- Exercise aim: Restate the data below word for word, omitting pictures.

BEGIN Dataset records

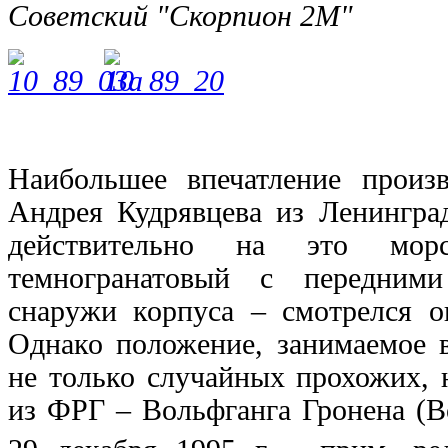
Советский "Скорпион 2M"
Наибольшее впечатление прои
Андрея Кудрявцева из Ленингра
действительно на это морс
темногранатовый с передним
снаружи корпуса – смотрелся о
Однако положение, занимаемое 
не только случайных прохожих,
из ФРГ – Вольфганга Гронена (В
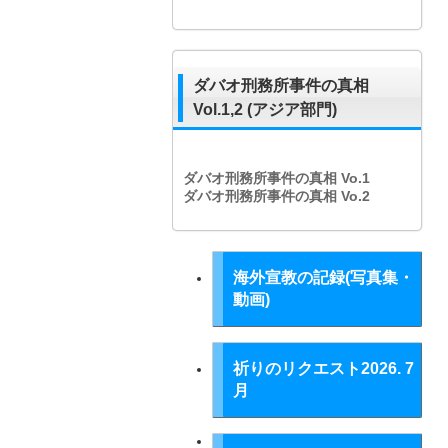
ダバオ刑務所事件の真相
Vol.1,2 (アジア部門)
ダバオ刑務所事件の真相
Vo.1
ダバオ刑務所事件の真相
Vo.2
海外宣教の記録(写真集・
動画)
祈りのリクエスト2026. 7
月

END Dataset records

- Expected answer:
Советский "Скорпион 2M"
Наибольшее впечатление прои
Андрея Кудрявцева из Ленингра
действительно на это морс
темногранатовый с передним
снаружи корпуса – смотрелся о
Однако положение, занимаемое 
не только случайных прохожих,
из ФРГ – Вольфганга Гронена (В
ダバオ刑務所事件の真相
Vol.1,2 (アジア部門)
ダバオ刑務所事件の真相
Vo.1
ダバオ刑務所事件の真相
Vo.2
海外宣教の記録(写真集・
動画)
祈りのリクエスト2026. 7
月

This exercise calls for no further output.